Twinzy Toy Company
In 1895 Charles Squier built a home for his new wife, Julia Hickman, right next door to his father’s house, on Fremont Street just north of the park. Shortly after completing his home, he built a factory building behind the house. In this small factory Charles operated the American Manufacturing Company, producing shipping and merchandising tags on a machine he invented.
In 1918 Squier’s twin daughters, Bernice and Blanche, made a wager with their father that they could raise the money they needed to attend college. The girls began making dolls and earned the funds to pay for their first year at school. But there were so many orders for their dolls that the twins decided to forego school and began producing dolls and stuffed animals full time. They formed the Twinzy Toy Company and went into business in their father’s factory building.
Twinzy dolls, toys and animals were designed to be safe for young children, made out of soft cloth and ginghams as well as art leather, which became the most popular line.
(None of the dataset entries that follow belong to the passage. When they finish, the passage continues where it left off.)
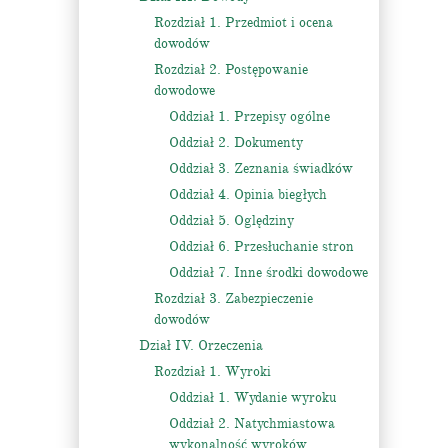
Rozdział 1. Przedmiot i ocena
dowodów
Rozdział 2. Postępowanie
dowodowe
Oddział 1. Przepisy ogólne
Oddział 2. Dokumenty
Oddział 3. Zeznania świadków
Oddział 4. Opinia biegłych
Oddział 5. Oględziny
Oddział 6. Przesłuchanie stron
Oddział 7. Inne środki dowodowe
Rozdział 3. Zabezpieczenie
dowodów
Dział IV. Orzeczenia
Rozdział 1. Wyroki
Oddział 1. Wydanie wyroku
Oddział 2. Natychmiastowa
wykonalność wyroków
Their first mass produced doll, the Buddy Doll, was a stocking doll with a painted face which resembled an elf. Another popular doll was a “Man-on-the-Moon” figure with a glow-in-the-dark face. From stuffed dolls the girls expanded into building blocks and stuffed animals.
Their dolls were displayed at the New York Toy Fair in 1920. After the fair, the girls received their first patent and a large order from Marshall Fields. By 1939 sales had increased and the girls opened a New York sales office. In 1940 the twins ran into some labor problems and stopped making the much-sought after toys. One year later, when the twins returned from a trip to the West, they found so many orders for the popular dolls awaiting them that they decided to resume production.
The Twinzy Toy Company continued to manufacture dolls well into the early 1950s. Bernice and Blanche lived in their Fremont Street home until their deaths. The factory building stood in its original location behind the house until the mid-1960s, when it was torn down by the owners at that time. Parts of the foundation still remain at the site.
Many of the original drawings for the toys and the dies that were used to print the fabric dolls and toys are in the Community Archives of Heritage Battle Creek. A selection of the drawings and dies is displayed in the Children’s Room at Kimball House Museum.